Il a longtemps été affirmé que l’art rupestre était une affaire d’hommes. Les silhouettes de bisons et les marques de mains datant de la Préhistoire auraient été l’œuvre des chasseurs, revenus victorieux dans leurs abris. En 2013 pourtant, l’anthropologue américain Dean Snow interrogeait la véracité de ces croyances. Dans une étude publiée avec l’aide de National Geographic, il affirmait qu’il "existait une distorsion masculine depuis longtemps". "Les gens ont fait beaucoup de suppositions hâtives de qui a créé [ces empreintes de main] et pourquoi."
C’est grâce aux travaux du biologiste britannique John Manning, datant du début des années 2000, que Dean Snow a entamé cette remise en question. John Manning affirme que les mains des hommes et des femmes diffèrent : l’index et l’annulaire de la main d’une femme font à peu près la même taille, tandis que, chez l’homme, l’annulaire dépasserait souvent quelque peu l’index.
C’est en observant la couverture d’un livre sur l’art rupestre, présentant un pochoir de main dans la grotte du Pech Merle (en France, dans l’Occitanie), que l’anthropologue a eu une révélation : "Je l’ai regardée et je me suis dit : bon sang, si Manning sait de quoi il parle, alors c’est très certainement une main de femme que j’ai devant les yeux."
Le chercheur a entrepris d’étudier 32 pochoirs de mains présentes dans huit grottes, en Espagne dans celle d’El Castillo et en France, dans celles de Gargas et Pech Merle. Il a ensuite créé un algorithme qui utilise comme références des mains de personnes présentes dans ces régions depuis de nombreuses générations : "Grâce à différentes mesures – telles que la longueur des doigts, de la main, le ratio entre l’index et l’annulaire et entre l’index et l’auriculaire –, l’algorithme pouvait pronostiquer si la main était celle d’un homme ou d’une femme."

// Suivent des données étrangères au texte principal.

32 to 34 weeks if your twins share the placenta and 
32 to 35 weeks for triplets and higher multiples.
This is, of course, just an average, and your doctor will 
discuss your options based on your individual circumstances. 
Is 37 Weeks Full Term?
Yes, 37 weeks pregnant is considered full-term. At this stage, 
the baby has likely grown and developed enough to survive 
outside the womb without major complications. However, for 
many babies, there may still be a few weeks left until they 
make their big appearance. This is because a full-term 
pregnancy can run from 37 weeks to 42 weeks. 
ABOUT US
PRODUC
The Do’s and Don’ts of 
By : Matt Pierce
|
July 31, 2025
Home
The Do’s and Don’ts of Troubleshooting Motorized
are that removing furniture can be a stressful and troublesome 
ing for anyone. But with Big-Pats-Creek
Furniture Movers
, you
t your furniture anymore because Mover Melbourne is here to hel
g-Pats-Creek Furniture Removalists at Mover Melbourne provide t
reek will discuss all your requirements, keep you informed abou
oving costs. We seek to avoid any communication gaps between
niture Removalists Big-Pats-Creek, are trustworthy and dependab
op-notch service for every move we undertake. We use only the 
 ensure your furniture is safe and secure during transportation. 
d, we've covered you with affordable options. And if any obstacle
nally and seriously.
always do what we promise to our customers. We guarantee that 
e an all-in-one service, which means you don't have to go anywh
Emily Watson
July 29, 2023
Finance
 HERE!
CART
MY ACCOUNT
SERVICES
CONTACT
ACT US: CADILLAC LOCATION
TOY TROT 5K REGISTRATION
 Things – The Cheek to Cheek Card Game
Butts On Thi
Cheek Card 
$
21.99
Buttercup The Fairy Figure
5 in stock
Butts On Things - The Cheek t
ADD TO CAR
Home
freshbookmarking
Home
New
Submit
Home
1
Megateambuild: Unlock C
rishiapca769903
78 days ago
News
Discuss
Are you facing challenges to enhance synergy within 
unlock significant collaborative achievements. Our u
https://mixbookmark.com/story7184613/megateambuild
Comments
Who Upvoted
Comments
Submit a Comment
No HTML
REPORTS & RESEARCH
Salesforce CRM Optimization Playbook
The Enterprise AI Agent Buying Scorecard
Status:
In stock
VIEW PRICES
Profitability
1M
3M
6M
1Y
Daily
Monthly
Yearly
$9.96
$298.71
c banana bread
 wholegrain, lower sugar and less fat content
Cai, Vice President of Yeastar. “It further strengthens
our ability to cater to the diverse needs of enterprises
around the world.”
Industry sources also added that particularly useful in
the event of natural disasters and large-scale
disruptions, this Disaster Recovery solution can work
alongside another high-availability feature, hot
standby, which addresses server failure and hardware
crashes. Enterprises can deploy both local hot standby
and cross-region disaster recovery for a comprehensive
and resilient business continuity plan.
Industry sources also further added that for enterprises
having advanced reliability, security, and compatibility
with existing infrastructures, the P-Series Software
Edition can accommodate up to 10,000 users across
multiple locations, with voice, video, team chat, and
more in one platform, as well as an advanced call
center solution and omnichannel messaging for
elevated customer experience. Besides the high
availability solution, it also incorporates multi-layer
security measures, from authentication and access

75 % des dessins analysés auraient été réalisés par des femmes
Testé sur des mains "modernes", l’algorithme voyait juste 60 % du temps. Ses calculs affirment que 24 des 32 dessins analysés auraient été l’œuvre de femmes. Cela porte un coup aux légendes de ces hommes préhistoriques chasseurs et créatifs, qui rapportaient sur les murs le compte rendu de leur dur labeur quotidien, tandis que les femmes ne s’occupaient que de la cueillette :
"Dans la plupart des sociétés de chasseurs/cueilleurs, ce sont les hommes qui tuent, mais c’était souvent les femmes qui rapportaient la viande jusqu’aux campements et les femmes étaient aussi impliquées dans la productivité de la chasse que les hommes. Ce n’était pas juste une bande de types qui chassait le bison dans son coin."
De la nécessité d’interroger le passé
Si l’étude de Dean Snow date de 2013, elle continue d’être discutée et commentée, comme encore récemment sur Instagram. Ces discussions se trouvent dans la droite lignée d’une nécessité d’interroger les affirmations et préjugés des mondes de l’art et de la science. Les hypothèses du professeur sont cependant toujours débattues.
Pour d’autres biologistes, les premiers artistes de l’histoire de l’humanité seraient des enfants (aux mains petites et aux corpulences plus minces, qui pouvaient se glisser dans nombre de grottes exiguës) ou des chamanes, qui pouvaient être des hommes, mais aussi "des femmes ou des transgenres", précise l’archéologue Dave Whitley. Le mystère concernant les auteur·rice·s des premières œuvres connues subsistera sans doute longtemps. Leur simple existence cependant – et le fait qu’hommes, femmes ou enfants puissent en être les auteur·rice·s – est porteuse d’espoir : de tout temps, semble-t-il, les humain·e·s ont souhaité créer et exister par l’art, de façon constamment réinventée.